Enabling poor rural people
to overcome poverty



Insight No 11: October 2009

Concerns for sustainability should be shared by all stakeholders

The concerns for sustainability arise partly because no tangible measures of sustainability have emerged in the recently conducted country programme evaluation; this can be attributed to the fact that the COSOP did not provide a comprehensive strategy for ensuring sustainability of IFAD-financed activities. The evaluation found that there needs to be a common agreement among all partners on expected benefits and how they will be sustained. In a fragile and politically volatile environment such as Sudan, the resources and efforts needed to establish a common agreement on attainment of sustainability at different levels can be substantial. If such agreement is reached early in the design process, it would then be easier to monitor progress towards achievement of sustainability goals. 

Institutional and governance context influence sustainability

In the country programme in Sudan, the issue of sustainability is closely related with the choice of activities in a context characterized by weak institutional capacity and high exposure to risk (including conflict).

The multifaceted nature of the sustainability issue requires that it be addressed outside the simple project structure and captured in the broader framework of the strategic elements of the country programme, in terms of targeting, portfolio development, partnership and policy dialogue. 

Political and social ownership is important but not enough for sustainability

Institutional support received a substantial share of IFAD assistance, implicitly as part of the sustainability strategy.

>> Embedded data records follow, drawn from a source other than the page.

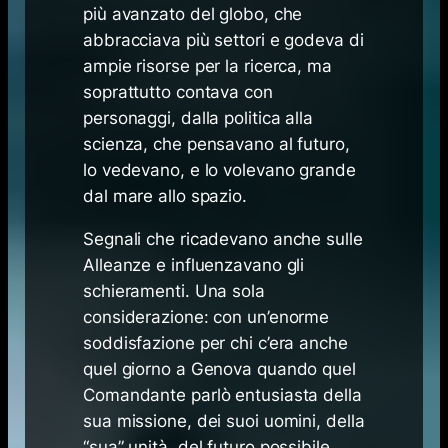
più avanzato del globo, che
abbracciava più settori e godeva di
ampie risorse per la ricerca, ma
soprattutto contava con
personaggi, dalla politica alla
scienza, che pensavano al futuro,
lo vedevano, e lo volevano grande
dal mare allo spazio.
Segnali che ricadevano anche sulle
Alleanze e influenzavano gli
schieramenti. Una sola
considerazione: con un’enorme
soddisfazione per chi c’era anche
quel giorno a Genova quando quel
Comandante parlò entusiasta della
sua missione, dei suoi uomini, della
“sua” unità, del futuro possibile …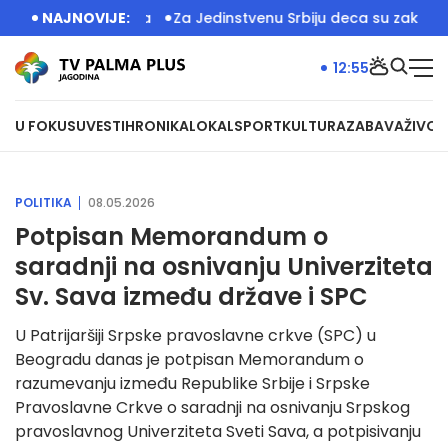
ed Palate Srbija
NAJNOVIJE:
Za Jedinstvenu Srbiju deca su zakon: U Jag
12:55
U FOKUSU
VESTI
HRONIKA
LOKAL
SPORT
KULTURA
ZABAVA
ŽIVOT
POLITIKA
08.05.2026
Potpisan Memorandum o
saradnji na osnivanju Univerziteta
Sv. Sava između države i SPC
U Patrijaršiji Srpske pravoslavne crkve (SPC) u
Beogradu danas je potpisan Memorandum o
razumevanju između Republike Srbije i Srpske
Pravoslavne Crkve o saradnji na osnivanju Srpskog
pravoslavnog Univerziteta Sveti Sava, a potpisivanju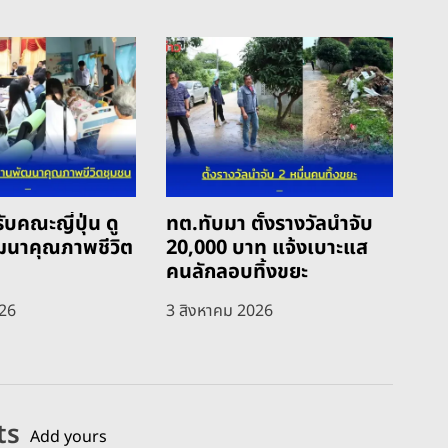
ับคณะญี่ปุ่น ดู
ทต.ทับมา ตั้งรางวัลนำจับ
ฒนาคุณภาพชีวิต
20,000 บาท แจ้งเบาะแส
คนลักลอบทิ้งขยะ
026
3 สิงหาคม 2026
ts
Add yours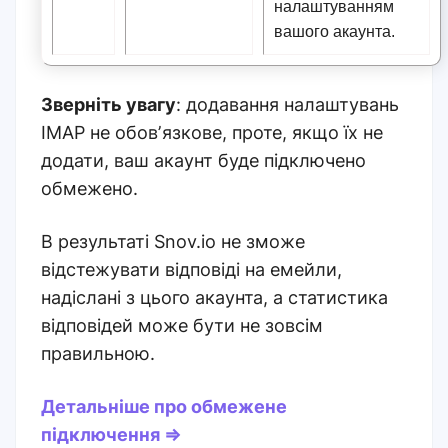
налаштуванням
вашого акаунта.
Зверніть увагу
: додавання налаштувань
IMAP не обовʼязкове, проте, якщо їх не
додати, ваш акаунт буде підключено
обмежено.
В результаті Snov.io не зможе
відстежувати відповіді на емейли,
надіслані з цього акаунта, а статистика
відповідей може бути не зовсім
правильною.
Детальніше про обмежене
підключення ⇒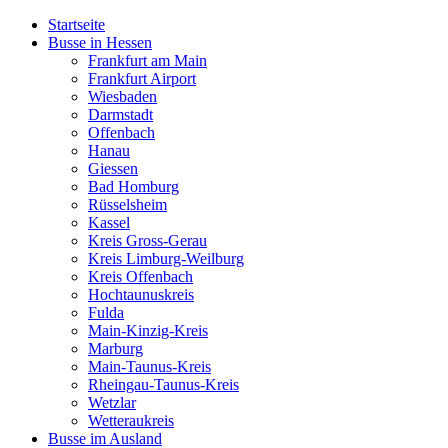
Startseite
Busse in Hessen
Frankfurt am Main
Frankfurt Airport
Wiesbaden
Darmstadt
Offenbach
Hanau
Giessen
Bad Homburg
Rüsselsheim
Kassel
Kreis Gross-Gerau
Kreis Limburg-Weilburg
Kreis Offenbach
Hochtaunuskreis
Fulda
Main-Kinzig-Kreis
Marburg
Main-Taunus-Kreis
Rheingau-Taunus-Kreis
Wetzlar
Wetteraukreis
Busse im Ausland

The aim is to build political and social ownership of the interventions and to create an institutional framework to deliver and sustain services. The rationale involves building the institutional capacity of the community organizations, user groups and self-supporting institutions to become focal points for provision of project services and tools for participatory rural development. At the same time, strengthening the institutional capacity of the government at the State and local levels would help ensure they provided the necessary services and technical back-stopping to rural communities. The evaluation noted, however, that a high level of political and social ownership is important but not sufficient to achieve sustainability. Although strengthening local self-help organizations has increased their capacity to exploit potential economic opportunities, more work is required to increase and sustain farm-level production. Communities must also increase their capacity for income generation if they are to contribute to community initiative funds and have the ability to meet their needs through the market.

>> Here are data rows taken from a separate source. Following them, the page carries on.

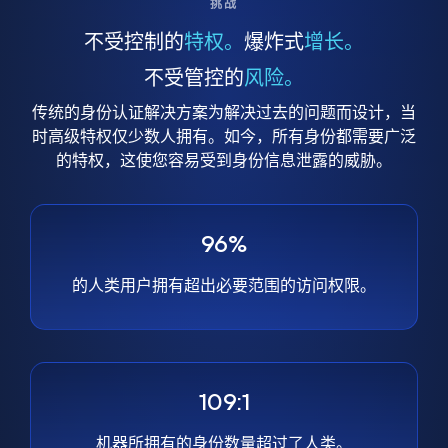
挑战
不受控制的
特权。
爆炸式
增长。
不受管控的
风险。
传统的身份认证解决方案为解决过去的问题而设计，当
时高级特权仅少数人拥有。如今，所有身份都需要广泛
的特权，这使您容易受到身份信息泄露的威胁。
96%
的人类用户拥有超出必要范围的访问权限。
109:1
机器所拥有的身份数量超过了人类。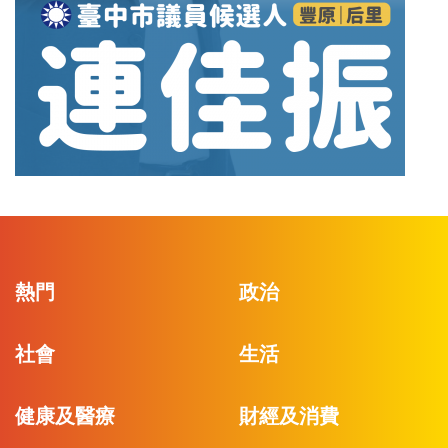
熱門
政治
社會
生活
健康及醫療
財經及消費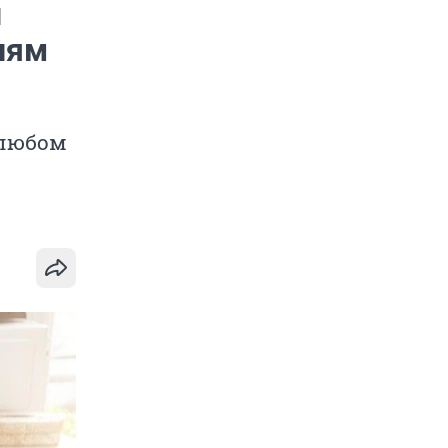
н
лям
 любом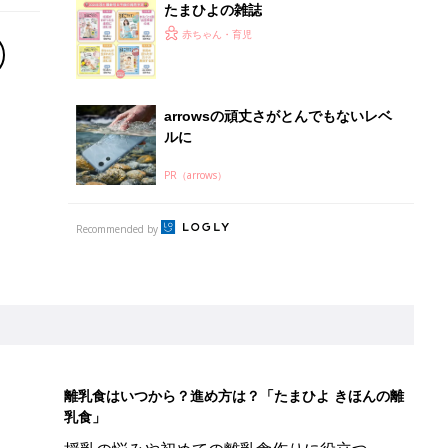
たまひよの雑誌
赤ちゃん・育児
arrowsの頑丈さがとんでもないレベ
ルに
PR（arrows）
Recommended by
離乳食はいつから？進め方は？「たまひよ きほんの離
乳食」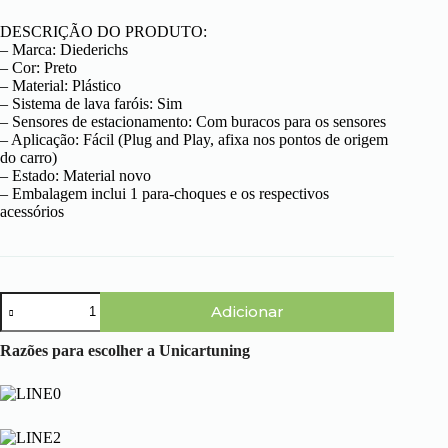
DESCRIÇÃO DO PRODUTO:
– Marca: Diederichs
– Cor: Preto
– Material: Plástico
– Sistema de lava faróis: Sim
– Sensores de estacionamento: Com buracos para os sensores
– Aplicação: Fácil (Plug and Play, afixa nos pontos de origem
do carro)
– Estado: Material novo
– Embalagem inclui 1 para-choques e os respectivos
acessórios
Quantidade
Adicionar
de
BMW
Serie
Razões para escolher a Unicartuning
1
E81
/
E87
(04-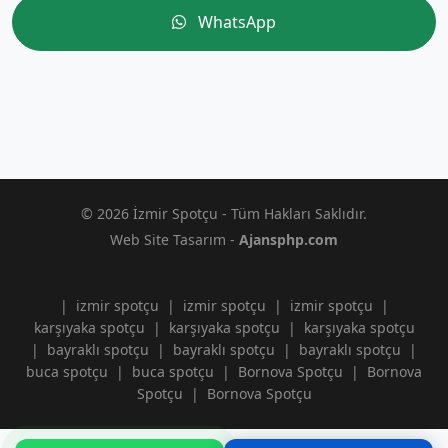
WhatsApp
© 2026 İzmir Spotçu - Tüm Hakları Saklıdır.
Web Site Tasarım -
Ajansphp.com
|
izmir spotçu
|
izmir spotçu
|
izmir spotçu
|
karşıyaka spotçu
|
karşıyaka spotçu
|
karşıyaka spotçu
|
bayraklı spotçu
|
bayraklı spotçu
|
bayraklı spotçu
|
buca spotçu
|
buca spotçu
|
Bornova Spotçu
|
Bornova
Spotçu
|
Bornova Spotçu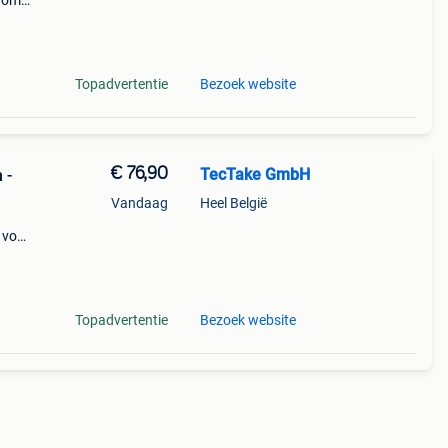
arom
al on
Topadvertentie
Bezoek website
€ 76,90
TecTake GmbH
 -
Vandaag
Heel België
 voor
 het
Topadvertentie
Bezoek website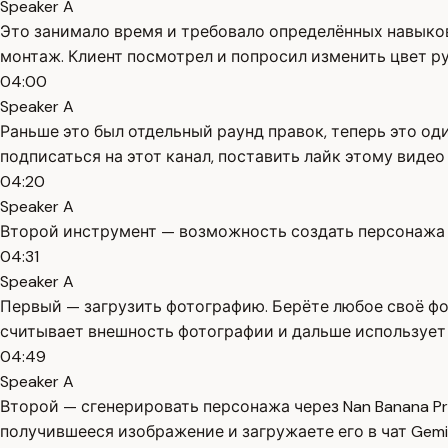
Speaker A
Это занимало время и требовало определённых навыков. 
монтаж. Клиент посмотрел и попросил изменить цвет ру
04:00
Speaker A
Раньше это был отдельный раунд правок, теперь это од
подписаться на этот канал, поставить лайк этому видео
04:20
Speaker A
Второй инструмент — возможность создать персонажа и 
04:31
Speaker A
Первый — загрузить фотографию. Берёте любое своё фото
считывает внешность фотографии и дальше использует 
04:49
Speaker A
Второй — сгенерировать персонажа через Nan Banana Pr
получившееся изображение и загружаете его в чат Gemin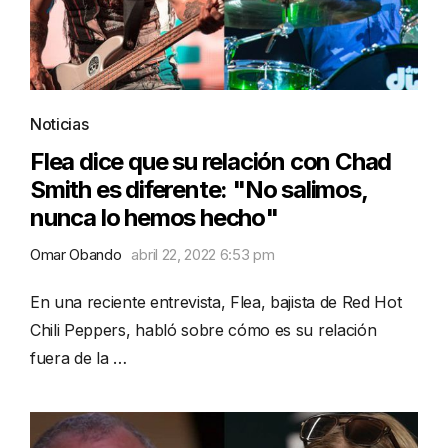
Noticias
Flea dice que su relación con Chad
Smith es diferente: "No salimos,
nunca lo hemos hecho"
Omar Obando
abril 22, 2022 6:53 pm
En una reciente entrevista, Flea, bajista de Red Hot
Chili Peppers, habló sobre cómo es su relación
fuera de la …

Sustainability at locality, state and federal levels is particularly problematic

The limited technical and financial capabilities of the Locality and State governments prevent them from consolidating many of the successes of the IFAD-supported projects. The elaborate management structures created for the programme demand considerable resources that are not always readily available. The envisaged framework involves institutionalization of the programme into the existing government operations. Therefore, assuring a budget for project operations is usually not an issue, but rather ensuring that institutions continue to provide the services that generate benefits year by year is required. The underlying assumption in institutional support was that the revenue base of Locality governments would increase sufficiently for them to take over financial responsibility for projects.

This assumption suffered from two obstacles. Firstly, within the decentralisation process, an effective and transparent mechanism for revenue transfer from the centre (federal) to the States and Localities was not enforced. Secondly, although the COSOP envisaged local government revenue reforms, no specific plan of action was incorporated in the programme to realize the reforms. Fiscal decentralisation has therefore had negative consequences on the capacity of local authorities to generate and mobilize the financial resources needed to support the investments undertaken through IFAD operations. The key lesson here is that a coherent national policy framework with an inbuilt social equity system that is supported with a robust budget is a prerequisite for ensuring political commitments, ownership, institutional and policy support in Sudan.

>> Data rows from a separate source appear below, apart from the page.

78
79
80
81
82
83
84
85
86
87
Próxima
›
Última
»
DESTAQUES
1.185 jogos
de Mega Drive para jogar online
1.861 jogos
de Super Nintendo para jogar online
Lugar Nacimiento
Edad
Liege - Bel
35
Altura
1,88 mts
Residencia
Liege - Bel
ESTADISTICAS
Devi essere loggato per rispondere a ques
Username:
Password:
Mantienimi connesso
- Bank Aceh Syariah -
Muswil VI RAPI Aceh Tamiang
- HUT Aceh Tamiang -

Technical aspects tend to be taken for granted

Issues of technical design of projects have tended to be the exclusive domain technical teams, while those of policy and governance are left to the Government. The technicality of managing the projects is left to project implementation staff – often projects are assumed to be technically sound if the technical solutions envisaged are appropriate. This raises two sustainability issues. Firstly, projects are complex entities that do not always lend themselves to easy comprehension and technical management. Significant training efforts were therefore carried out to impart different types and levels of skills to carefully selected staff. The retention of technical personnel in project units and existing organizations has become an issue in IFAD-financed projects, since the economic drive to quit existing low paid jobs is high following acquisition of new skills that are required elsewhere. Frequent loss of qualified staff in projects to other institutions undermines technical sustainability of projects. Secondly, the technologies envisaged in projects may not quite match the reality on the ground. For instance, while the mechanisms identified to promote sustainability in the agricultural sector are appropriate and, with further consolidation and support, could prove effective, the mechanisms intended to continue after programme closure (seed banks, certified seed production, financially viable paravets and extension workers) remain weak.